🤖 AI Summary
This study addresses the problem of recovering unknown nonparametric component densities from multiple groups of mixed observational samples—commonly known as density deconvolution in continuous settings. To this end, the authors propose a novel kernel density estimator that first treats histogram vectors as “documents” and applies topic modeling to obtain group-specific mixing weights, followed by a debiasing correction based on U-statistics. This approach represents the first extension of discrete topic models to continuous density deconvolution. Under Nikol’skii smoothness classes, the method achieves the minimax optimal convergence rate for nonparametric deconvolution. Theoretical analysis demonstrates that the integrated mean squared error of the proposed estimator attains the information-theoretic lower bound, thereby establishing its rate optimality under the given conditions.
📝 Abstract
Motivated by applications in statistics and machine learning, we consider a problem of unmixing convex combinations of nonparametric densities. Suppose we observe $n$ groups of samples, where the $i$th group consists of $N_i$ independent samples from a $d$-variate density $f_i(x)=\sum_{k=1}^K π_i(k)g_k(x)$. Here, each $g_k(x)$ is a nonparametric density, and each $π_i$ is a $K$-dimensional mixed membership vector. We aim to estimate $g_1(x), \ldots,g_K(x)$. This problem generalizes topic modeling from discrete to continuous variables and finds its applications in LLMs with word embeddings.
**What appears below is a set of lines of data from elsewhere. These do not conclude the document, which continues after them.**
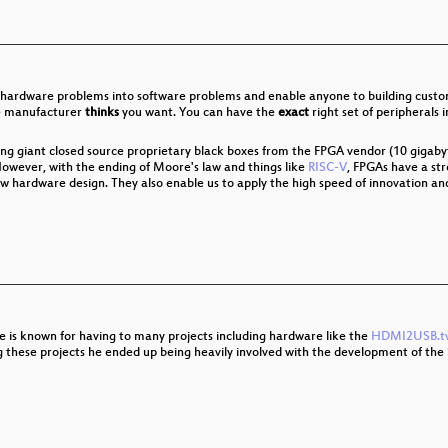
s
e Schutz vor Grundrechten
hardware problems into software problems and enable anyone to building custom
me manufacturer
thinks
you want. You can have the
exact
right set of peripherals
frastructure transition in Crimea after Russian annexation
ing giant closed source proprietary black boxes from the FPGA vendor (10 gigaby
owever, with the ending of Moore's law and things like
RISC-V
, FPGAs have a str
ew hardware design. They also enable us to apply the high speed of innovation a
 Der NSU-Komplex heute
o control our bodies, speech and communications
e is known for having to many projects including hardware like the
HDMI2USB.t
g these projects he ended up being heavily involved with the development of the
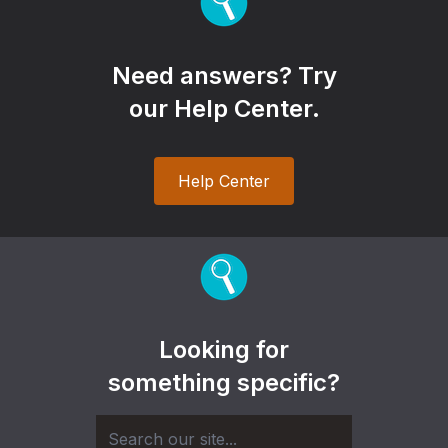
Need answers? Try
our Help Center.
Help Center
Looking for
something specific?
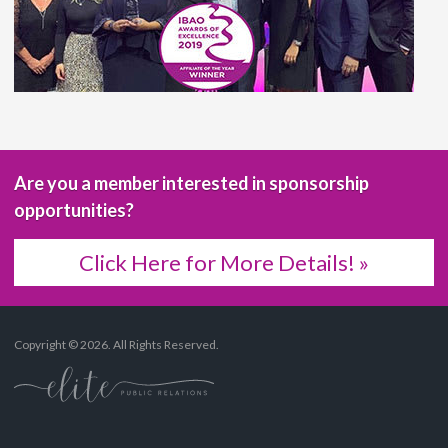
Are you a member interested in sponsorship
opportunities?
Click Here for More Details! »
Copyright © 2026. All Rights Reserved.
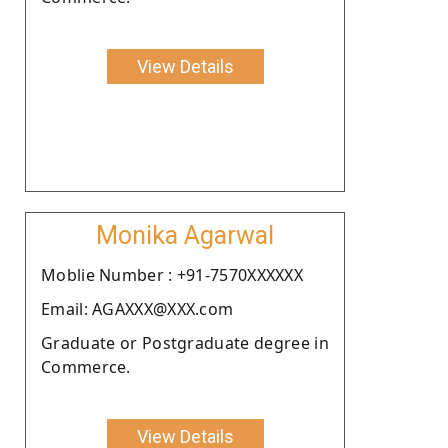
View Details
Monika Agarwal
Moblie Number : +91-7570XXXXXX
Email: AGAXXX@XXX.com
Graduate or Postgraduate degree in
Commerce.
View Details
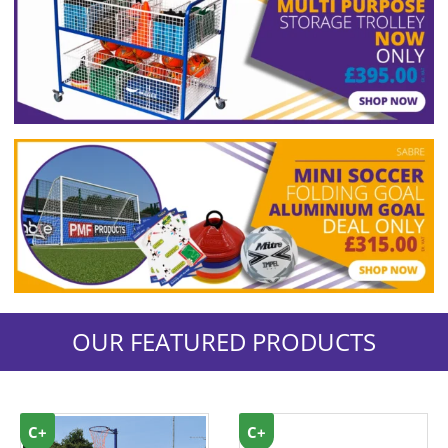
OUR FEATURED PRODUCTS
C+
C+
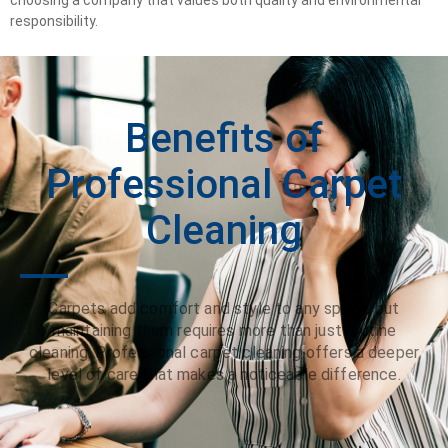
responsibility.
Benefits of
Professional Carpet
Cleaning
Carpets add comfort and style to any space, but
maintaining them requires more than just routine
cleaning. Professional carpet cleaning offers a deeper
level of care that makes a noticeable difference.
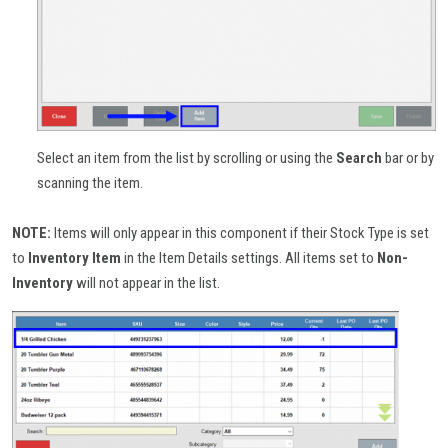
Select an item from the list by scrolling or using the
Search
bar or by
scanning the item.
NOTE:
Items will only appear in this component if their Stock Type is set
to
Inventory
Item
in the Item Details settings. All items set to
Non-
Inventory
will not appear in the list.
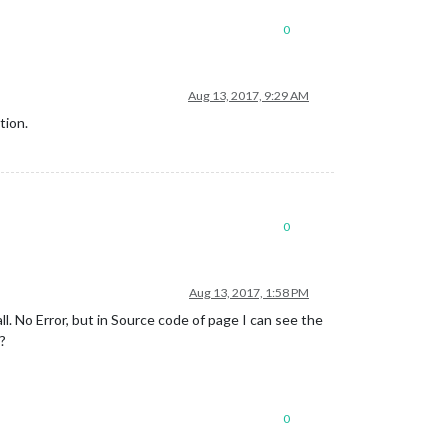
0
Aug 13, 2017, 9:29 AM
tion.
0
Aug 13, 2017, 1:58 PM
all. No Error, but in Source code of page I can see the
n?
0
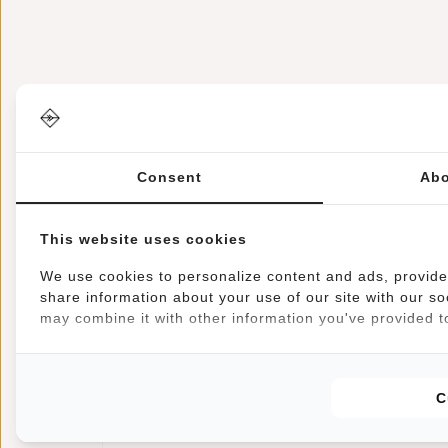
Consent
Abo
Information
Specifications
Reviews
Article number:
51.125529
This website uses cookies
Availability:
In stock
Delivery time:
✓ In stock
We use cookies to personalize content and ads, provide 
share information about your use of our site with our so
may combine it with other information you've provided to
This trendy water-repellent backpack carries comfor
compartment can be closed with a sturdy zip and a b
and a zip pocket for your phone, for example. There
C
sturdy handle makes the bag easy to pick up and ha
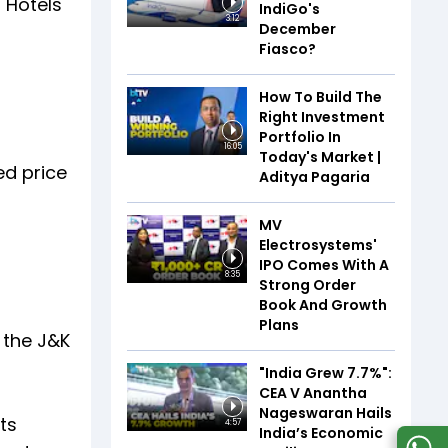
 Hotels
IndiGo's
3:12
December
Fiasco?
How To Build The
Right Investment
Portfolio In
16:05
Today's Market |
ed price
Aditya Pagaria
MV
Electrosystems'
IPO Comes With A
8:35
Strong Order
Book And Growth
Plans
 the J&K
"India Grew 7.7%":
CEA V Anantha
Nageswaran Hails
ts
4:57
India’s Economic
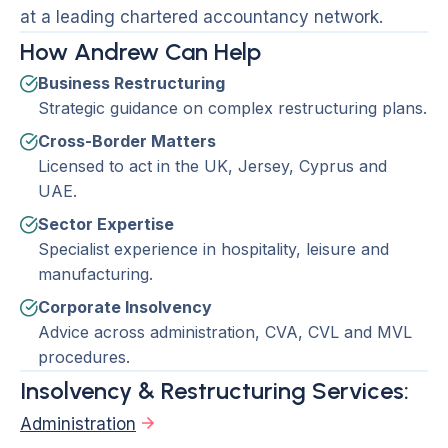
at a leading chartered accountancy network.
How Andrew Can Help
Business Restructuring
Strategic guidance on complex restructuring plans.
Cross-Border Matters
Licensed to act in the UK, Jersey, Cyprus and
UAE.
Sector Expertise
Specialist experience in hospitality, leisure and
manufacturing.
Corporate Insolvency
Advice across administration, CVA, CVL and MVL
procedures.
Insolvency & Restructuring Services:
Administration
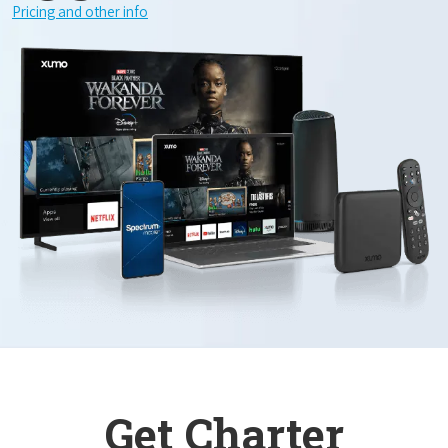
Pricing and other info
Get Charter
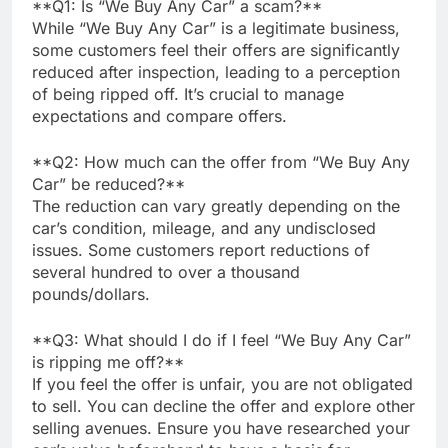
**Q1: Is “We Buy Any Car” a scam?**
While “We Buy Any Car” is a legitimate business,
some customers feel their offers are significantly
reduced after inspection, leading to a perception
of being ripped off. It’s crucial to manage
expectations and compare offers.
**Q2: How much can the offer from “We Buy Any
Car” be reduced?**
The reduction can vary greatly depending on the
car’s condition, mileage, and any undisclosed
issues. Some customers report reductions of
several hundred to over a thousand
pounds/dollars.
**Q3: What should I do if I feel “We Buy Any Car”
is ripping me off?**
If you feel the offer is unfair, you are not obligated
to sell. You can decline the offer and explore other
selling avenues. Ensure you have researched your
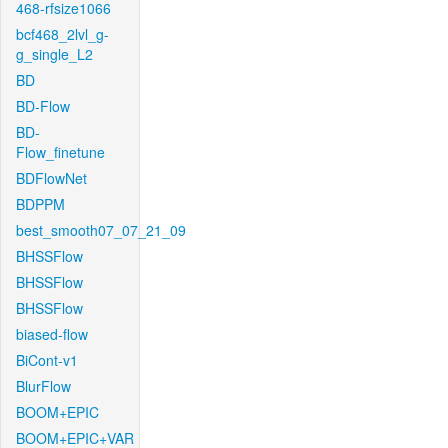
468-rfsize1066
bcf468_2lvl_g-
g_single_L2
BD
BD-Flow
BD-
Flow_finetune
BDFlowNet
BDPPM
best_smooth07_07_21_09
BHSSFlow
BHSSFlow
BHSSFlow
biased-flow
BiCont-v1
BlurFlow
BOOM+EPIC
BOOM+EPIC+VAR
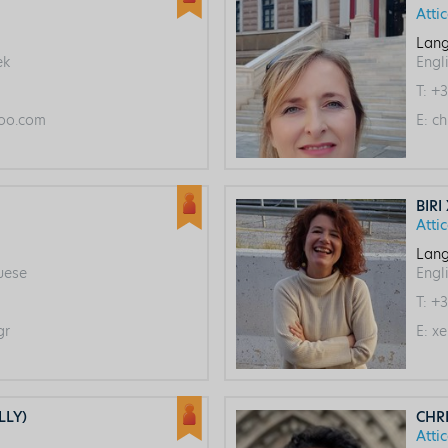
Atti
Lang
ek
Engl
T:
+3
oo.com
E:
ch
BIRI
Atti
Lang
guese
Engl
T:
+3
gr
E:
xe
LLY)
CHR
Atti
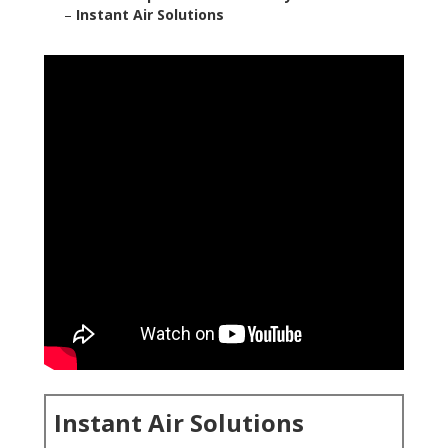
–
Instant Air Solutions
Instant Air Solutions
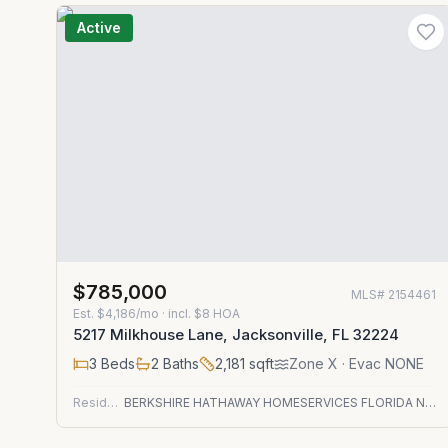
Active
$785,000
MLS#
2154461
Est.
$4,186/mo
· incl. $
8
HOA
5217 Milkhouse Lane, Jacksonville, FL 32224
3
Beds
2
Baths
2,181
sqft
Zone
X
· Evac NONE
Residential
BERKSHIRE HATHAWAY HOMESERVICES FLORIDA NETWORK REALTY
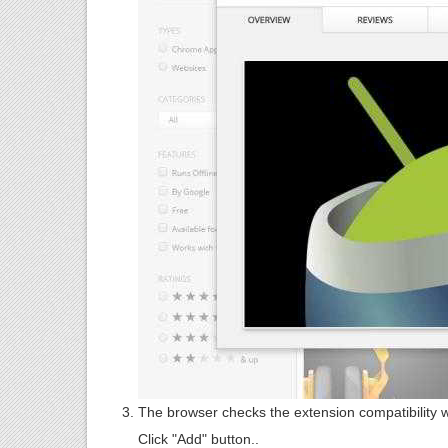
The browser checks the extension compatibility 
Click "Add" button..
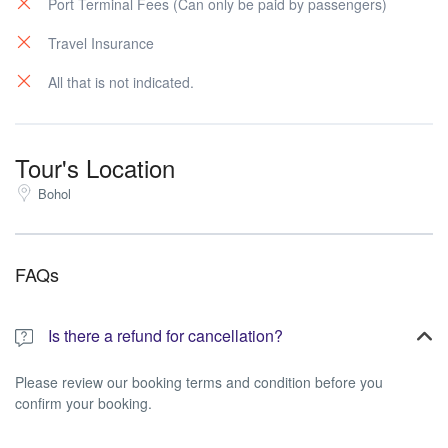
Port Terminal Fees (Can only be paid by passengers)
Travel Insurance
All that is not indicated.
Tour's Location
Bohol
FAQs
Is there a refund for cancellation?
Please review our booking terms and condition before you
confirm your booking.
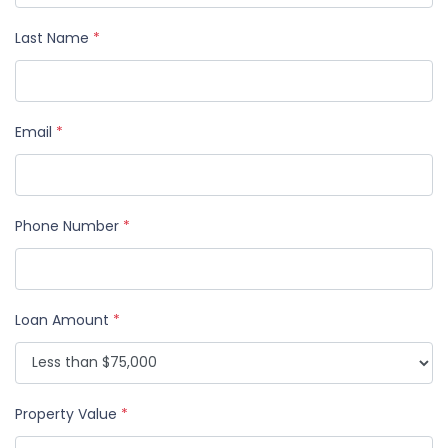
Last Name
*
Email
*
Phone Number
*
Loan Amount
*
Property Value
*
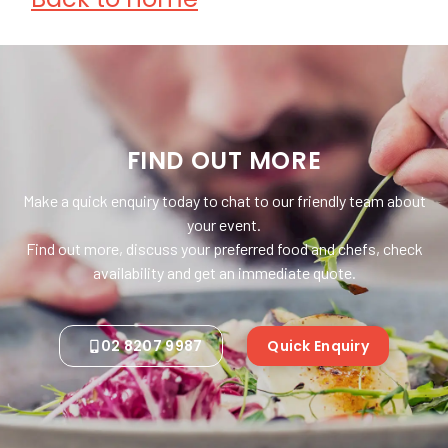
FIND OUT MORE
Make a quick enquiry today to chat to our friendly team about
your event.
Find out more, discuss your preferred food and chefs, check
availability and get an immediate quote.
02 8207 9987
Quick Enquiry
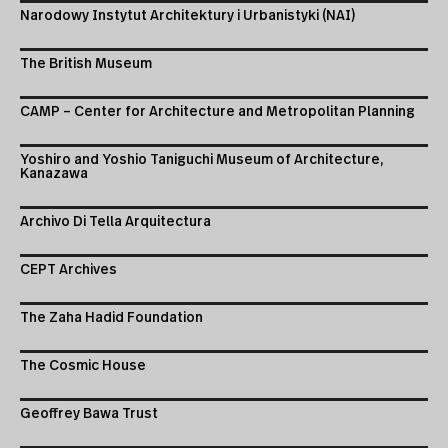
Narodowy Instytut Architektury i Urbanistyki (NAI)
The British Museum
CAMP – Center for Architecture and Metropolitan Planning
Yoshiro and Yoshio Taniguchi Museum of Architecture,
Kanazawa
Archivo Di Tella Arquitectura
CEPT Archives
The Zaha Hadid Foundation
The Cosmic House
Geoffrey Bawa Trust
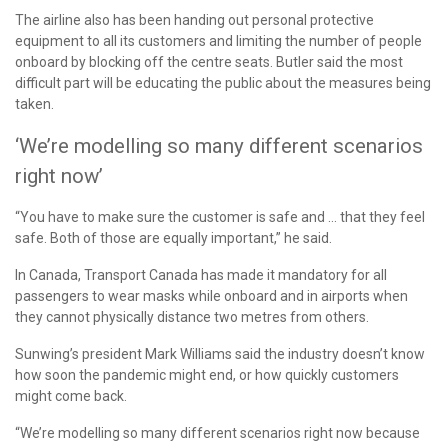
The airline also has been handing out personal protective
equipment to all its customers and limiting the number of people
onboard by blocking off the centre seats. Butler said the most
difficult part will be educating the public about the measures being
taken.
‘We’re modelling so many different scenarios
right now’
“You have to make sure the customer is safe and … that they feel
safe. Both of those are equally important,” he said.
In Canada, Transport Canada has made it mandatory for all
passengers to wear masks while onboard and in airports when
they cannot physically distance two metres from others.
Sunwing’s president Mark Williams said the industry doesn’t know
how soon the pandemic might end, or how quickly customers
might come back.
“We’re modelling so many different scenarios right now because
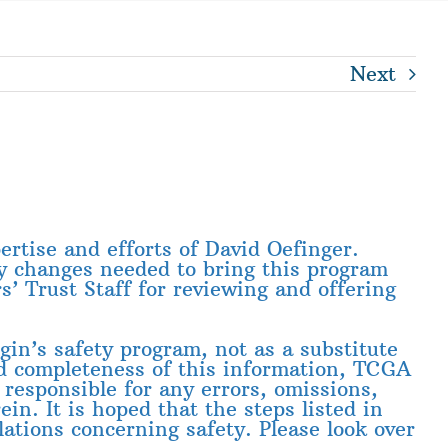
Next
ertise and efforts of David Oefinger.
y changes needed to bring this program
 Trust Staff for reviewing and offering
gin’s safety program, not as a substitute
nd completeness of this information, TCGA
 responsible for any errors, omissions,
in. It is hoped that the steps listed in
ations concerning safety. Please look over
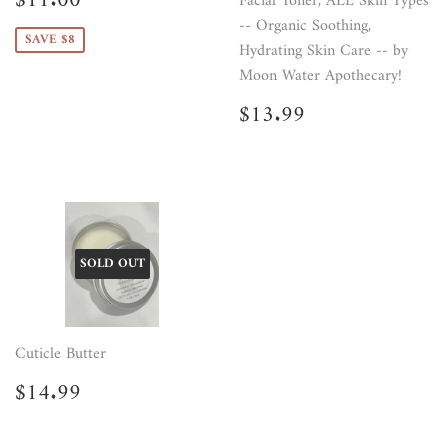
$11.00
Facial Toner, ALL Skin Types
price
-- Organic Soothing,
SAVE $8
Hydrating Skin Care -- by
Moon Water Apothecary!
Regular
$13.99
$13.99
price
SOLD OUT
Cuticle Butter
Regular
$14.99
$14.99
price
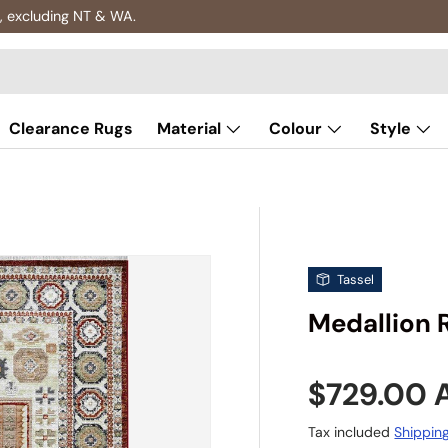
, excluding NT & WA.
Clearance Rugs
Material
Colour
Style
Tassel
Medallion 
Sale pric
$729.00
Tax included
Shippin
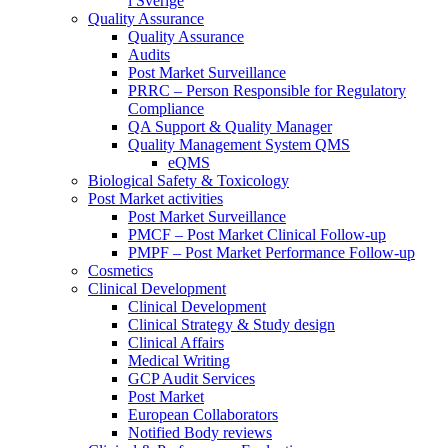
i Sverige
Quality Assurance
Quality Assurance
Audits
Post Market Surveillance
PRRC – Person Responsible for Regulatory
Compliance
QA Support & Quality Manager
Quality Management System QMS
eQMS
Biological Safety & Toxicology
Post Market activities
Post Market Surveillance
PMCF – Post Market Clinical Follow-up
PMPF – Post Market Performance Follow-up
Cosmetics
Clinical Development
Clinical Development
Clinical Strategy & Study design
Clinical Affairs
Medical Writing
GCP Audit Services
Post Market
European Collaborators
Notified Body reviews​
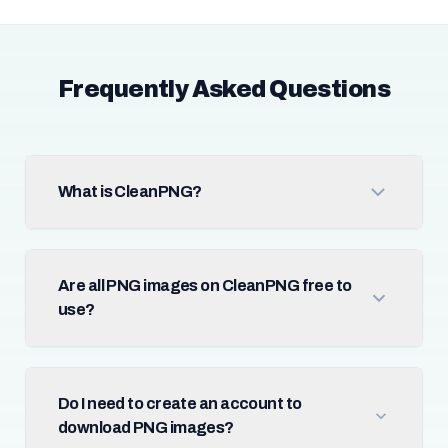
Frequently Asked Questions
What is CleanPNG?
Are all PNG images on CleanPNG free to
use?
Do I need to create an account to
download PNG images?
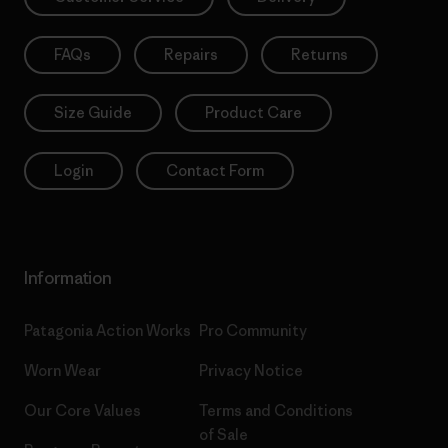
FAQs
Repairs
Returns
Size Guide
Product Care
Login
Contact Form
Information
Patagonia Action Works
Pro Community
Worn Wear
Privacy Notice
Our Core Values
Terms and Conditions
of Sale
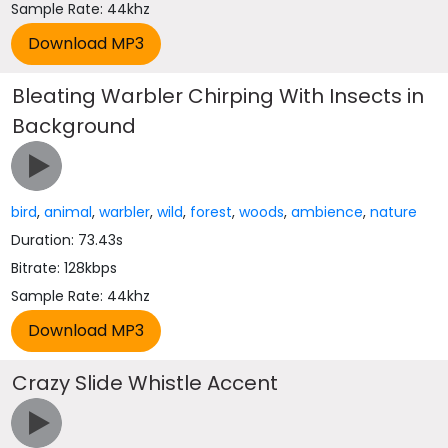
Sample Rate: 44khz
Bleating Warbler Chirping With Insects in
Background
bird
,
animal
,
warbler
,
wild
,
forest
,
woods
,
ambience
,
nature
Duration: 73.43s
Bitrate: 128kbps
Sample Rate: 44khz
Crazy Slide Whistle Accent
In this paper, we propose an estimator for the above problem, which modifies the classical kernel density estimator by assigning group-specific weights that are computed by topic modeling on histogram vectors and de-biased by U-statistics. For any $β>0$, assuming that each $g_k(x)$ is in the Nikol'ski class with a smooth parameter $β$, we show that the sum of integrated squared errors of the constructed estimators has a convergence rate that depends on $n$, $K$, $d$, and the per-group sample size $N$. We also provide a matching lower bound, which suggests that our estimator is rate-optimal.